General Terms and Conditions of Sale and Delivery of Dutch Seed Centre.

Last Updated: 11 October 2024
(Drawn up by Dutch Seed Centre LTD,25 Kizungu Road, Makindye, Kampala Uganda.)

Article 1. Application of These General Terms and Conditions

       1. These general terms and conditions apply to each offer of Dutch Seed Centre LTD., hereinafter to be called the "Seller", and to each agreement between the Seller and the Buyer, unless expressly provided otherwise in writing.

       2. The application of any terms and conditions of the Buyer is expressly rejected.

Article 2. Definitions

       1. Product: seeds, planting material and/or other goods and/or agreed services.

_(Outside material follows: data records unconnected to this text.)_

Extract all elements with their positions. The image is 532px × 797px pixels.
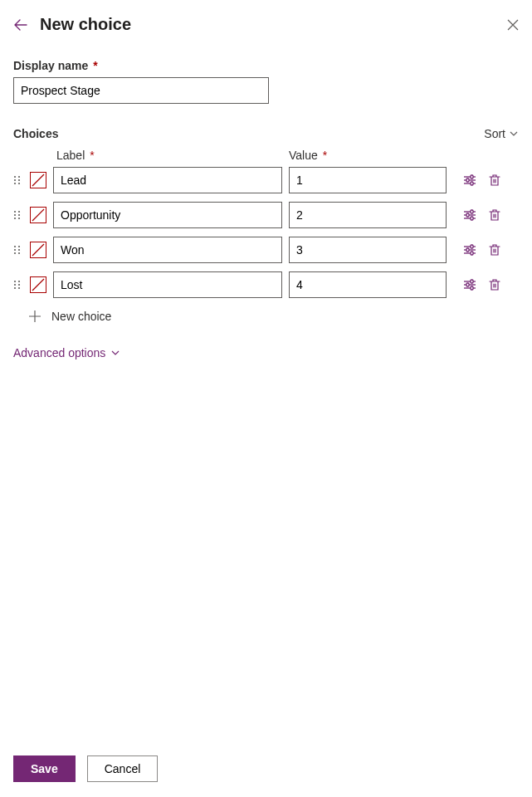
svg-point-39 [14,281,16,282]
chevron-down-icon [509,129,519,139]
svg-rect-47 [471,280,473,283]
svg-point-0 [14,176,16,178]
advanced-options-label: Advanced options [13,346,105,359]
sliders-icon [463,174,476,187]
svg-rect-51 [471,286,473,290]
required-asterisk: * [86,149,94,162]
panel-title: New choice [40,15,131,34]
display-name-field: Display name * [13,59,519,104]
sliders-icon [463,243,476,257]
new-choice-button[interactable]: New choice [28,310,519,323]
choice-value-input[interactable] [289,167,447,193]
svg-point-3 [18,179,20,181]
display-name-label-text: Display name [13,59,88,72]
advanced-options-link[interactable]: Advanced options [13,346,519,359]
choice-rows-container [13,167,519,298]
settings-button[interactable] [463,243,476,257]
choices-title: Choices [13,127,58,140]
sliders-icon [463,208,476,222]
header-left: New choice [13,15,131,34]
svg-point-42 [18,284,20,286]
display-name-input[interactable] [13,77,269,104]
svg-point-18 [18,218,20,219]
svg-line-45 [32,279,44,291]
required-asterisk: * [90,59,97,72]
choice-label-input[interactable] [53,202,282,228]
grip-icon [13,209,22,221]
save-button[interactable]: Save [13,755,76,782]
grip-icon [13,279,22,291]
color-swatch[interactable] [30,242,46,258]
no-color-icon [31,242,46,257]
label-column-header: Label * [56,149,289,162]
color-swatch[interactable] [30,172,46,188]
close-button[interactable] [507,19,519,31]
row-actions [463,174,501,187]
choice-row [13,271,519,298]
svg-rect-12 [471,182,473,185]
choice-label-input[interactable] [53,271,282,298]
svg-point-13 [14,211,16,213]
no-color-icon [31,173,46,188]
grip-icon [13,174,22,186]
choice-value-input[interactable] [289,271,447,298]
svg-point-41 [14,284,16,286]
panel-header: New choice [13,15,519,34]
choice-label-input[interactable] [53,237,282,263]
row-actions [463,278,501,291]
no-color-icon [31,208,46,222]
delete-button[interactable] [488,174,501,187]
choice-row [13,202,519,228]
choice-label-input[interactable] [53,167,282,193]
choice-value-input[interactable] [289,202,447,228]
drag-handle[interactable] [13,174,23,186]
color-swatch[interactable] [30,276,46,293]
svg-line-19 [32,209,44,221]
svg-point-28 [14,249,16,251]
required-asterisk: * [320,149,327,162]
no-color-icon [31,277,46,292]
delete-button[interactable] [488,208,501,222]
delete-button[interactable] [488,243,501,257]
choice-columns-header: Label * Value * [56,149,519,162]
display-name-label: Display name * [13,59,519,72]
cancel-button[interactable]: Cancel [87,755,159,782]
svg-rect-25 [471,217,473,220]
back-button[interactable] [13,17,28,32]
svg-line-32 [32,244,44,256]
svg-rect-36 [466,248,469,252]
settings-button[interactable] [463,174,476,187]
svg-point-2 [14,179,16,181]
svg-point-4 [14,183,16,184]
trash-icon [488,208,501,222]
sort-button[interactable]: Sort [484,127,519,140]
svg-point-1 [18,176,20,178]
drag-handle[interactable] [13,244,23,256]
svg-point-16 [18,214,20,216]
svg-rect-34 [471,245,473,248]
trash-icon [488,278,501,291]
drag-handle[interactable] [13,279,23,291]
svg-point-5 [18,183,20,184]
panel-footer: Save Cancel [13,755,158,782]
choice-value-input[interactable] [289,237,447,263]
svg-point-44 [18,287,20,289]
svg-point-43 [14,287,16,289]
svg-rect-23 [466,213,469,217]
svg-point-40 [18,281,20,282]
sliders-icon [463,278,476,291]
drag-handle[interactable] [13,209,23,221]
svg-point-17 [14,218,16,219]
delete-button[interactable] [488,278,501,291]
close-icon [507,19,519,31]
svg-line-6 [32,174,44,186]
svg-point-14 [18,211,20,213]
svg-point-29 [18,249,20,251]
svg-rect-21 [471,210,473,213]
svg-rect-49 [466,283,469,286]
settings-button[interactable] [463,208,476,222]
row-actions [463,208,501,222]
settings-button[interactable] [463,278,476,291]
color-swatch[interactable] [30,207,46,223]
svg-rect-38 [471,252,473,255]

       2. Processing: the treatment of the product, although not exclusively, to improve the sow ability and emergence and/or the protection against (spread of) pests and/or diseases.

Article 3. Offers and Acceptance

        1. All offers made by the Seller are without engagement and can be withdrawn at any time. The prices specified in an offer are exclusive of applicable sales tax.

        2. If the Buyer accepts an offer, the Seller nevertheless reserves the right to withdraw the offer within 3 working days after receipt of acceptance (either verbally or in writing), in which case no agreement is concluded between the parties.

        3. Written offers automatically expire if not accepted by the Buyer in writing within 24hours.

        4. An offer to the Buyer or a purchase agreement between the Seller and the Buyer does not imply and may not in any way be explained as a silent license (agreement) to the Buyer with regard to any intellectual property right to the offered or sold products.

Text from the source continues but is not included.